Studies have also investigated the effects of colors on users’ experience. Oyibo and Vassileva (2020) conducted an empirical study to investigate the effects of color temperature and layout design in terms of technology acceptance and user experience (UX). They conducted an experiment with a sample composed of 323 respondents. Their finds suggest that the colors blue and green are more useful than orange and red in tourism websites (Oyibo & Vassileva, 2020). The study conducted by Oyibo and Vassileva (2020) focused on mobile interfaces for tourism applications, opening space for similar investigations in the field of educational systems.

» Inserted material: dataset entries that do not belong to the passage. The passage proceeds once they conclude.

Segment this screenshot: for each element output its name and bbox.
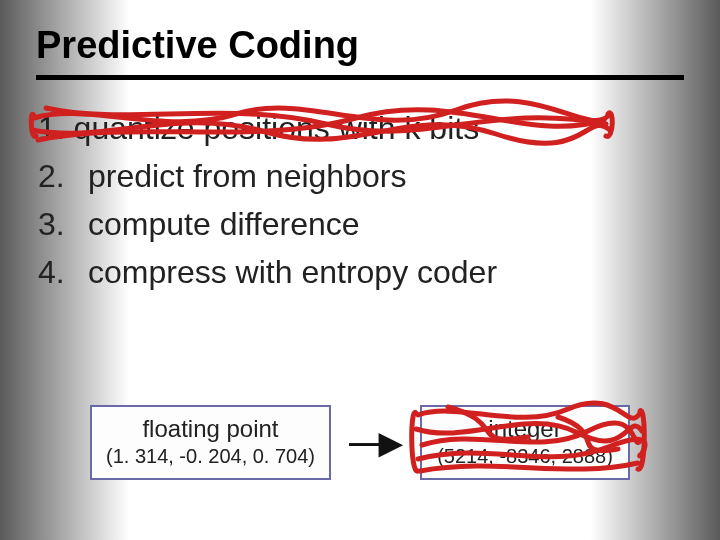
title-rule bbox=[36, 75, 684, 80]
page-title: Predictive Coding bbox=[36, 24, 684, 67]
list-number: 1. bbox=[38, 110, 65, 146]
box-title: floating point bbox=[106, 415, 315, 443]
list-number: 3. bbox=[38, 200, 74, 248]
box-value: (1. 314, -0. 204, 0. 704) bbox=[106, 445, 315, 468]
list-item-3: 3. compute difference bbox=[38, 200, 684, 248]
list-item-2: 2. predict from neighbors bbox=[38, 152, 684, 200]
list-item-1: 1. quantize positions with k bits bbox=[38, 104, 479, 152]
list-number: 4. bbox=[38, 248, 74, 296]
list-item-4: 4. compress with entropy coder bbox=[38, 248, 684, 296]
list-text: compute difference bbox=[88, 200, 360, 248]
list-text: quantize positions with k bits bbox=[74, 110, 480, 146]
box-title: integer bbox=[436, 415, 614, 443]
list-number: 2. bbox=[38, 152, 74, 200]
list-text: predict from neighbors bbox=[88, 152, 406, 200]
arrow-icon: —▶ bbox=[349, 425, 402, 460]
slide: Predictive Coding 1. quantize positions … bbox=[0, 0, 720, 540]
box-value: (5214, -8346, 2888) bbox=[436, 445, 614, 468]
box-integer: integer (5214, -8346, 2888) bbox=[420, 405, 630, 480]
list-text: compress with entropy coder bbox=[88, 248, 497, 296]
numbered-list: 1. quantize positions with k bits 2. pre… bbox=[38, 104, 684, 296]
box-floating-point: floating point (1. 314, -0. 204, 0. 704) bbox=[90, 405, 331, 480]
bottom-row: floating point (1. 314, -0. 204, 0. 704)… bbox=[0, 405, 720, 480]
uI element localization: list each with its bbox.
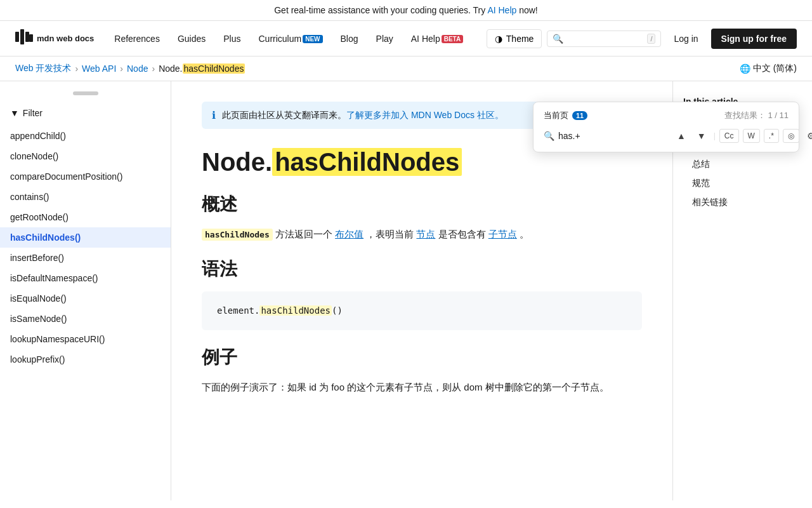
breadcrumb-highlight: hasChildNodes xyxy=(183,64,246,74)
search-input[interactable] xyxy=(567,34,643,44)
breadcrumb: Web 开发技术 › Web API › Node › Node.hasChil… xyxy=(15,63,245,74)
section-syntax-heading: 语法 xyxy=(202,257,642,281)
breadcrumb-sep-3: › xyxy=(152,64,155,74)
breadcrumb-item-3[interactable]: Node xyxy=(127,64,148,74)
nav-play[interactable]: Play xyxy=(369,29,401,49)
logo[interactable]: mdn web docs xyxy=(15,29,94,48)
sidebar-filter[interactable]: ▼ Filter xyxy=(0,103,171,123)
sidebar-item-haschildnodes[interactable]: hasChildNodes() xyxy=(0,227,171,248)
overview-text4: 。 xyxy=(520,229,529,239)
sidebar-item-comparedocumentposition[interactable]: compareDocumentPosition() xyxy=(0,166,171,187)
find-next-button[interactable]: ▼ xyxy=(693,128,710,144)
breadcrumb-sep-1: › xyxy=(75,64,78,74)
overview-paragraph: hasChildNodes 方法返回一个 布尔值 ，表明当前 节点 是否包含有 … xyxy=(202,227,642,242)
find-label-text: 当前页 xyxy=(544,110,568,121)
lang-label: 中文 (简体) xyxy=(753,63,797,74)
nav-references[interactable]: References xyxy=(107,29,167,49)
find-settings-button[interactable]: ⚙ xyxy=(803,128,812,144)
page-title-prefix: Node. xyxy=(202,148,272,176)
find-result-value: 1 / 11 xyxy=(768,110,789,120)
sidebar-item-appendchild[interactable]: appendChild() xyxy=(0,126,171,146)
section-examples-heading: 例子 xyxy=(202,345,642,370)
search-shortcut: / xyxy=(647,34,655,44)
find-bar-top: 当前页 11 查找结果： 1 / 11 xyxy=(544,110,789,121)
globe-icon: 🌐 xyxy=(740,64,750,74)
find-separator: | xyxy=(714,131,716,140)
banner-text: Get real-time assistance with your codin… xyxy=(274,5,487,15)
toc-item-related[interactable]: 相关链接 xyxy=(683,193,802,212)
lang-switcher[interactable]: 🌐 中文 (简体) xyxy=(740,63,797,74)
find-result-text: 查找结果： xyxy=(724,110,766,120)
info-link[interactable]: 了解更多并加入 MDN Web Docs 社区。 xyxy=(346,110,504,120)
sidebar-item-clonenode[interactable]: cloneNode() xyxy=(0,146,171,166)
breadcrumb-bar: Web 开发技术 › Web API › Node › Node.hasChil… xyxy=(0,57,812,81)
find-count-badge: 11 xyxy=(572,111,587,120)
info-icon: ℹ xyxy=(212,109,216,121)
breadcrumb-item-1[interactable]: Web 开发技术 xyxy=(15,63,71,74)
svg-rect-3 xyxy=(29,34,33,42)
sidebar-item-isdefaultnamespace[interactable]: isDefaultNamespace() xyxy=(0,268,171,288)
overview-text2: ，表明当前 xyxy=(366,229,414,239)
page-title-highlight: hasChildNodes xyxy=(272,148,462,176)
sidebar-item-isequalnode[interactable]: isEqualNode() xyxy=(0,288,171,309)
nav-blog[interactable]: Blog xyxy=(333,29,366,49)
find-search-icon: 🔍 xyxy=(544,131,554,141)
find-prev-button[interactable]: ▲ xyxy=(673,128,690,144)
theme-label: Theme xyxy=(506,34,534,44)
banner-link[interactable]: AI Help xyxy=(487,5,516,15)
top-banner: Get real-time assistance with your codin… xyxy=(0,0,812,21)
sidebar: ▼ Filter appendChild() cloneNode() compa… xyxy=(0,81,171,500)
breadcrumb-current: Node.hasChildNodes xyxy=(159,64,245,74)
code-element: element. xyxy=(217,305,259,316)
search-icon: 🔍 xyxy=(553,34,563,44)
section-overview-heading: 概述 xyxy=(202,192,642,217)
theme-button[interactable]: ◑ Theme xyxy=(487,29,542,48)
svg-rect-1 xyxy=(20,29,24,44)
filter-icon: ▼ xyxy=(10,108,19,118)
code-block-syntax: element.hasChildNodes() xyxy=(202,291,642,330)
nav-curriculum[interactable]: CurriculumNEW xyxy=(251,29,330,49)
find-option-word[interactable]: W xyxy=(743,129,760,143)
find-result: 查找结果： 1 / 11 xyxy=(724,110,789,121)
sidebar-item-issamenode[interactable]: isSameNode() xyxy=(0,309,171,329)
svg-rect-0 xyxy=(15,32,19,42)
filter-label: Filter xyxy=(23,108,43,118)
sidebar-item-lookupprefix[interactable]: lookupPrefix() xyxy=(0,349,171,370)
toc-item-summary[interactable]: 总结 xyxy=(683,155,802,174)
find-option-circle[interactable]: ◎ xyxy=(783,129,799,143)
info-text: 此页面由社区从英文翻译而来。了解更多并加入 MDN Web Docs 社区。 xyxy=(222,110,504,121)
mdn-logo-icon xyxy=(15,29,33,48)
find-input[interactable] xyxy=(558,131,669,141)
svg-rect-2 xyxy=(25,32,29,42)
login-button[interactable]: Log in xyxy=(666,30,705,48)
overview-code: hasChildNodes xyxy=(202,229,273,241)
find-option-regex[interactable]: .* xyxy=(764,129,779,143)
main-header: mdn web docs References Guides Plus Curr… xyxy=(0,21,812,57)
nav-guides[interactable]: Guides xyxy=(170,29,213,49)
sidebar-scroll xyxy=(73,91,98,95)
find-option-case[interactable]: Cc xyxy=(719,129,739,143)
examples-text: 下面的例子演示了：如果 id 为 foo 的这个元素有子节点，则从 dom 树中… xyxy=(202,380,642,395)
code-parens: () xyxy=(332,305,343,316)
overview-link-bool[interactable]: 布尔值 xyxy=(335,229,363,239)
nav-ai-help[interactable]: AI HelpBETA xyxy=(403,29,471,49)
nav-plus[interactable]: Plus xyxy=(216,29,248,49)
overview-text-mid: 方法返回一个 xyxy=(275,229,332,239)
main-nav: References Guides Plus CurriculumNEW Blo… xyxy=(107,29,481,49)
signup-button[interactable]: Sign up for free xyxy=(711,29,797,49)
search-bar[interactable]: 🔍 / xyxy=(547,30,661,47)
theme-icon: ◑ xyxy=(495,34,502,44)
find-bar-bottom: 🔍 ▲ ▼ | Cc W .* ◎ ⚙ ✕ xyxy=(544,128,789,144)
overview-link-child[interactable]: 子节点 xyxy=(488,229,517,239)
breadcrumb-item-2[interactable]: Web API xyxy=(82,64,116,74)
sidebar-item-contains[interactable]: contains() xyxy=(0,187,171,207)
header-right: ◑ Theme 🔍 / Log in Sign up for free xyxy=(487,29,797,49)
sidebar-item-insertbefore[interactable]: insertBefore() xyxy=(0,248,171,268)
find-bar: 当前页 11 查找结果： 1 / 11 🔍 ▲ ▼ | Cc W .* ◎ ⚙ … xyxy=(533,102,799,152)
sidebar-item-getrootnode[interactable]: getRootNode() xyxy=(0,207,171,227)
overview-text3: 是否包含有 xyxy=(438,229,486,239)
banner-text-after: now! xyxy=(516,5,537,15)
overview-link-node[interactable]: 节点 xyxy=(416,229,435,239)
toc-item-spec[interactable]: 规范 xyxy=(683,174,802,193)
sidebar-item-lookupnamespaceuri[interactable]: lookupNamespaceURI() xyxy=(0,329,171,349)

In summary, the related studies are subdivided into (i) analyzing the effects of gender stereotypes on users’ experience, (ii) analyzing the effects of personalized gamification (e.g., user type-based personalization) on the users’ flow experience, or (iii) analyzing the effects of using colors on the participants’ experience. However, there are a lack of studies that investigate the effects of gender stereotype on users’ flow experience and performance in a gamified educational system. Thus, as far as we know, our study is one of the first to investigate whether gender stereotype affects users’ flow experience and performance in a gamified educational system. Table 1 presents a comparison between the related works.

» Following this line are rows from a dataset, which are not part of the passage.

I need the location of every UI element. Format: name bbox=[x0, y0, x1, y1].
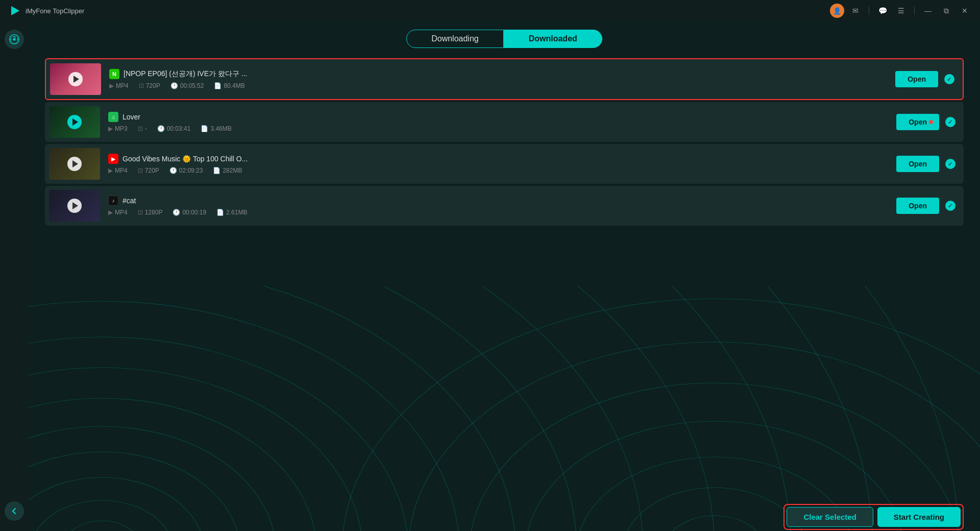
meta-duration-3: 🕐 02:09:23 bbox=[169, 167, 203, 174]
music-nav-icon[interactable] bbox=[5, 30, 24, 49]
duration-value-1: 00:05:52 bbox=[180, 82, 204, 89]
resolution-value-1: 720P bbox=[146, 82, 160, 89]
item-meta-1: ▶ MP4 ⊡ 720P 🕐 00:05:52 📄 bbox=[109, 82, 887, 89]
item-info-2: ♫ Lover ▶ MP3 ⊡ - 🕐 bbox=[100, 112, 896, 132]
side-nav bbox=[0, 21, 29, 531]
svg-point-13 bbox=[0, 286, 715, 531]
format-value-4: MP4 bbox=[115, 209, 128, 216]
platform-badge-4: ♪ bbox=[108, 196, 118, 206]
download-item-1[interactable]: N [NPOP EP06] (선공개) IVE가 왔다구 ... ▶ MP4 ⊡… bbox=[45, 58, 964, 100]
format-icon-4: ▶ bbox=[108, 209, 113, 216]
item-title-row-3: ▶ Good Vibes Music 🌞 Top 100 Chill O... bbox=[108, 154, 888, 164]
bottom-bar: Clear Selected Start Creating bbox=[29, 502, 980, 531]
duration-icon-4: 🕐 bbox=[173, 209, 180, 216]
play-button-3[interactable] bbox=[67, 157, 82, 171]
play-icon-3 bbox=[72, 160, 78, 167]
chat-button[interactable]: 💬 bbox=[875, 4, 890, 18]
item-info-3: ▶ Good Vibes Music 🌞 Top 100 Chill O... … bbox=[100, 154, 896, 174]
clear-selected-button[interactable]: Clear Selected bbox=[787, 507, 873, 527]
meta-size-4: 📄 2.61MB bbox=[216, 209, 247, 216]
content-area: Downloading Downloaded N [NPOP EP06] (선공… bbox=[29, 21, 980, 234]
duration-icon-1: 🕐 bbox=[170, 82, 178, 89]
item-meta-2: ▶ MP3 ⊡ - 🕐 00:03:41 📄 bbox=[108, 125, 888, 132]
check-mark-4: ✓ bbox=[945, 201, 955, 211]
app-title: iMyFone TopClipper bbox=[26, 7, 84, 15]
item-title-3: Good Vibes Music 🌞 Top 100 Chill O... bbox=[122, 155, 248, 163]
meta-format-1: ▶ MP4 bbox=[109, 82, 129, 89]
dot-indicator-2 bbox=[929, 120, 933, 124]
check-mark-1: ✓ bbox=[944, 74, 954, 84]
download-item-3[interactable]: ▶ Good Vibes Music 🌞 Top 100 Chill O... … bbox=[45, 144, 964, 184]
menu-button[interactable]: ☰ bbox=[894, 4, 908, 18]
resolution-value-4: 1280P bbox=[145, 209, 163, 216]
play-button-2[interactable] bbox=[67, 115, 82, 129]
meta-size-1: 📄 80.4MB bbox=[214, 82, 244, 89]
open-button-1[interactable]: Open bbox=[895, 71, 938, 87]
item-meta-3: ▶ MP4 ⊡ 720P 🕐 02:09:23 📄 bbox=[108, 167, 888, 174]
action-buttons-wrapper: Clear Selected Start Creating bbox=[783, 504, 964, 530]
back-nav bbox=[5, 501, 24, 521]
download-item-4[interactable]: ♪ #cat ▶ MP4 ⊡ 1280P 🕐 bbox=[45, 186, 964, 226]
size-value-2: 3.46MB bbox=[210, 125, 231, 132]
size-value-4: 2.61MB bbox=[226, 209, 247, 216]
svg-point-12 bbox=[0, 286, 643, 531]
duration-value-2: 00:03:41 bbox=[167, 125, 191, 132]
meta-format-3: ▶ MP4 bbox=[108, 167, 128, 174]
restore-button[interactable]: ⧉ bbox=[939, 4, 953, 18]
meta-resolution-4: ⊡ 1280P bbox=[138, 209, 163, 216]
tab-downloaded[interactable]: Downloaded bbox=[504, 30, 602, 48]
thumbnail-1 bbox=[50, 63, 101, 95]
resolution-icon-1: ⊡ bbox=[139, 82, 144, 89]
platform-badge-2: ♫ bbox=[108, 112, 118, 122]
tab-downloading[interactable]: Downloading bbox=[406, 30, 504, 48]
resolution-value-2: - bbox=[145, 125, 147, 132]
item-title-row-1: N [NPOP EP06] (선공개) IVE가 왔다구 ... bbox=[109, 69, 887, 79]
format-value-1: MP4 bbox=[116, 82, 129, 89]
window-controls: 👤 ✉ 💬 ☰ — ⧉ ✕ bbox=[830, 4, 972, 18]
format-value-3: MP4 bbox=[115, 167, 128, 174]
item-title-1: [NPOP EP06] (선공개) IVE가 왔다구 ... bbox=[124, 69, 247, 79]
back-button[interactable] bbox=[5, 501, 24, 521]
meta-resolution-3: ⊡ 720P bbox=[138, 167, 159, 174]
meta-resolution-1: ⊡ 720P bbox=[139, 82, 160, 89]
size-icon-4: 📄 bbox=[216, 209, 224, 216]
item-title-2: Lover bbox=[122, 113, 140, 121]
mail-button[interactable]: ✉ bbox=[848, 4, 863, 18]
play-icon-1 bbox=[74, 76, 79, 83]
item-meta-4: ▶ MP4 ⊡ 1280P 🕐 00:00:19 📄 bbox=[108, 209, 888, 216]
resolution-icon-2: ⊡ bbox=[138, 125, 143, 132]
title-bar: iMyFone TopClipper 👤 ✉ 💬 ☰ — ⧉ ✕ bbox=[0, 0, 980, 21]
profile-icon[interactable]: 👤 bbox=[830, 4, 844, 18]
play-button-4[interactable] bbox=[67, 199, 82, 213]
play-button-1[interactable] bbox=[68, 72, 83, 86]
app-logo: iMyFone TopClipper bbox=[8, 4, 84, 17]
size-icon-2: 📄 bbox=[201, 125, 208, 132]
format-icon-2: ▶ bbox=[108, 125, 113, 132]
resolution-icon-4: ⊡ bbox=[138, 209, 143, 216]
size-value-1: 80.4MB bbox=[224, 82, 244, 89]
close-button[interactable]: ✕ bbox=[958, 4, 972, 18]
minimize-button[interactable]: — bbox=[921, 4, 935, 18]
meta-format-4: ▶ MP4 bbox=[108, 209, 128, 216]
duration-icon-3: 🕐 bbox=[169, 167, 177, 174]
start-creating-button[interactable]: Start Creating bbox=[877, 507, 961, 527]
svg-point-8 bbox=[0, 337, 408, 531]
open-button-3[interactable]: Open bbox=[896, 156, 939, 172]
item-info-1: N [NPOP EP06] (선공개) IVE가 왔다구 ... ▶ MP4 ⊡… bbox=[101, 69, 895, 89]
play-icon-4 bbox=[72, 202, 78, 209]
size-value-3: 282MB bbox=[223, 167, 242, 174]
main-content: .wave-line { fill: none; stroke: #00d4c8… bbox=[0, 21, 980, 531]
thumbnail-4 bbox=[49, 190, 100, 222]
thumbnail-2 bbox=[49, 106, 100, 138]
meta-duration-2: 🕐 00:03:41 bbox=[157, 125, 191, 132]
format-icon-1: ▶ bbox=[109, 82, 114, 89]
svg-point-23 bbox=[342, 299, 980, 531]
size-icon-1: 📄 bbox=[214, 82, 222, 89]
download-item-2[interactable]: ♫ Lover ▶ MP3 ⊡ - 🕐 bbox=[45, 102, 964, 142]
resolution-value-3: 720P bbox=[145, 167, 159, 174]
item-title-row-4: ♪ #cat bbox=[108, 196, 888, 206]
play-icon-2 bbox=[72, 118, 78, 126]
svg-point-25 bbox=[13, 38, 16, 41]
duration-value-3: 02:09:23 bbox=[179, 167, 203, 174]
open-button-4[interactable]: Open bbox=[896, 198, 939, 214]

Table 1 Related works comparison

Study design

This study aims to analyze the effects of gender stereotype-based interfaces on users’ flow experience and performance in a gamified educational system. To conduct our experiment, the Goal/Question/Metric (GQM) framework was used. The GQM was chosen because its efficiency is sustained by (i) define project goals; (ii) verify the goals and define how the study goals will be achieved; and (iii) provide an adequate interpretation of the results based on the established goals (Caldiera & Rombach, 1994). At the same time, this framework is used and recommended for experimental studies in different areas (Van Solingen et al., 2002; Aljedaibi & Khamis, 2019; Tuah & Wills, 2020).

Hypotheses definition

Over the years, several studies have shown that human beings have different perceptions/preferences regarding colors (Hallock, 2003; Karniol, 2011; Beigpour & Pedersen, 2015), as well as different perceptions/preferences regarding gender stereotypes (Basow, 1992; Deaux & Lewis, 1984). Studies conducted by Greene and Gynther (1995), Coursaris et al. (2008) and others, for example, identified that males tend to prefer and feel better in environments with blue colors, while girls feel better in environments of pink color, at the same time that gray color is a neutral color for both males and females. Other recent studies also show that the stereotypes of personalization of systems can also influence (positively or negatively) in the users’ perception (Albuquerque et al., 2017; Oyibo & Vassileva, 2020).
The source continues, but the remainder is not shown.